The Personal is Political
The Soviet Union is long gone. But we Soviet immigrants continue to be useful tools — trophies that can be paraded around as living examples of American superiority.
After the Victims of Communism conference, I spent my free time figuring out how I would write my book about America’s various efforts to weaponize nationalism and its nationalistic immigrant communities.
I focused on the Ukrainian diaspora, a community that was most developed by American intelligence agencies. I looked at the scaffolding used to support the process — propaganda projects like the CIA’s Radio Liberty and even Radio Free Asia. I began working the archives, took a short trip to Ukraine to get into the mood, and started drafting a book proposal. The way I saw it, this was a true crime story — the story of a cynical, highly-classified plan to rescue European fascism, to nurture it, to inject it back into Europe and Russia, and to watch as it ratcheted up long-simmering ethnic strife and turned people against one another. I wanted to unravel the story like a detective thriller: Clandestine meetings with the enemy. Recruitment of sadists and mass murderers. Doomed commando missions behind the Iron Curtain. Soviet assassins prowling Europe. Defection and infiltration. Genociders enjoying quiet, respectable lives in America, while secretly living in fear of being exposed. American politicians in bed with Nazi collaborators.

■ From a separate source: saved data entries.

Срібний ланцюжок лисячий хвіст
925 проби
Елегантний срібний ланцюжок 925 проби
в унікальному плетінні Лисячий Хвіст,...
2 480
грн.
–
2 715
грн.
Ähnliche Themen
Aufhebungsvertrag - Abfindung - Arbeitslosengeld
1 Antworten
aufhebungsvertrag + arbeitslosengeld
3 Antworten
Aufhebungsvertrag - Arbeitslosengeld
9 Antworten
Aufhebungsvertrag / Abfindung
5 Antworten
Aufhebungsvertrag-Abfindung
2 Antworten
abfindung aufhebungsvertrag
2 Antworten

Mykola Lebed, weaponized immigrant and a true fighter for democracy.
But as I got into the project, my excitement for the original idea began to wane. It dawned on me that my hyper-focused interest in Ukrainian fascists and on Nazi collabo emigres and my grand plan of writing a Hollywood type Nazi crime thriller was a massive copout. There was cowardice lurking underneath. Here I was planning this big project to look into weaponized immigrants and yet I was keeping my own weaponized nationalistic immigrant community completely out of the picture.
Sure it was easy to get worked up about America working with cartoonishly evil Nazi collaborators — I mean, who doesn’t hate goose-stepping, genocidal Nazis? But it was a tricker to look at the much subtler weaponization of my own family and my own Soviet immigrant community for pretty much the same exact purposes.

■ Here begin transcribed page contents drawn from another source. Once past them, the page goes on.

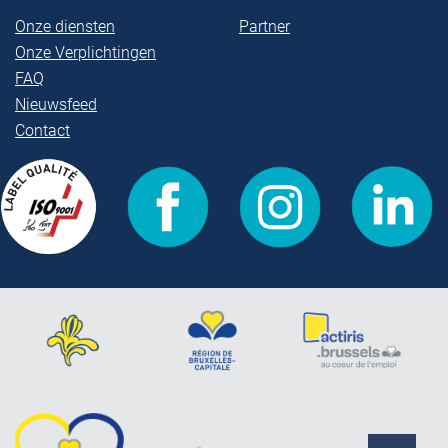
Onze diensten
Partner
Onze Verplichtingen
FAQ
Nieuwsfeed
Contact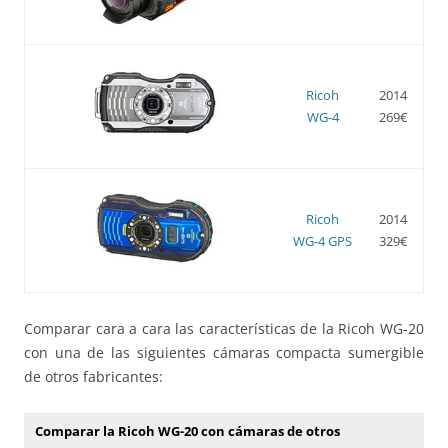
Ricoh
2014
WG-4
269€
Ricoh
2014
WG-4 GPS
329€
Comparar cara a cara las características de la Ricoh WG-20
con una de las siguientes cámaras compacta sumergible
de otros fabricantes:
Comparar la Ricoh WG-20 con cámaras de otros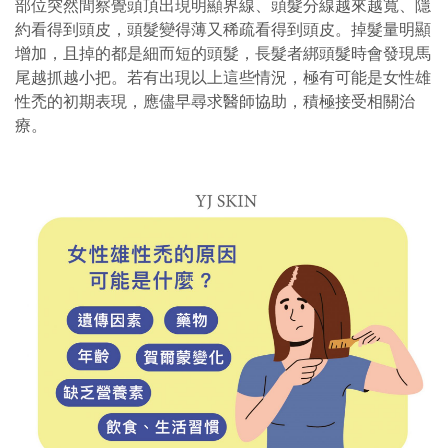
部位突然間察覺頭頂出現明顯界線、頭髮分線越來越寬、隱
約看得到頭皮，頭髮變得薄又稀疏看得到頭皮。掉髮量明顯
增加，且掉的都是細而短的頭髮，長髮者綁頭髮時會發現馬
尾越抓越小把。若有出現以上這些情況，極有可能是女性雄
性禿的初期表現，應儘早尋求醫師協助，積極接受相關治
療。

Why had I avoided looking into it? For years — well into my 30s — I was in denial about my immigrantness, preferring to think of myself as just “an American,” as ridiculous as that may seem. Even when I started to come to terms with my identity, it didn’t really cross over into my journalism. Guess I didn’t want to deal with the personal and familial messiness of it all. Deep down in my subconscious mind I probably knew that if I went even just a bit into that direction, I’d have to go all in. I couldn’t do it casually or halfway. So it was much easier to look at Ukrainian fascists and Nazis. They existed outside of my own story, and the morality was black and white there. It was easy.

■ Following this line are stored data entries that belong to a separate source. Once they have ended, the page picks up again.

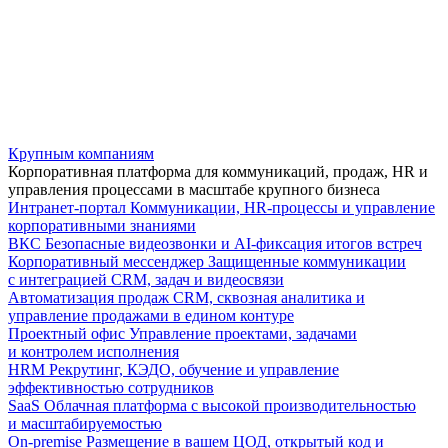
Крупным компаниям
Корпоративная платформа для коммуникаций, продаж, HR и
управления процессами в масштабе крупного бизнеса
Интранет-портал
Коммуникации, HR-процессы и управление
корпоративными знаниями
ВКС
Безопасные видеозвонки и AI-фиксация итогов встреч
Корпоративный мессенджер
Защищенные коммуникации
с интеграцией CRM, задач и видеосвязи
Автоматизация продаж
CRM, сквозная аналитика и
управление продажами в едином контуре
Проектный офис
Управление проектами, задачами
и контролем исполнения
HRM
Рекрутинг, КЭДО, обучение и управление
эффективностью сотрудников
SaaS
Облачная платформа с высокой производительностью
и масштабируемостью
On-premise
Размещение в вашем ЦОД, открытый код и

I had long been aware of the Cold War politics behind my family’s immigration to the United States. But for years it had been compartmentalized — existing in a space in my head all by itself. It took me delving into the Ukrainian Nazi collabo emigre question to connect the obvious, and to realize that my “being saved” from communism was part a larger program to weaponize nationalism — a program adopted by America after World War II to fight the Soviet Union and the Eastern Block. And as I put the personal and the historical strands of this thing together, I realized that my disembodied approach to the subject was absolutely the wrong way to do it. So I scrapped the original idea and decided to look at the subject of weaponized immigrants from a much more personal perspective.
My family in our finest clothes on a trip to Rome from our migrant camp in Ostia. 1990.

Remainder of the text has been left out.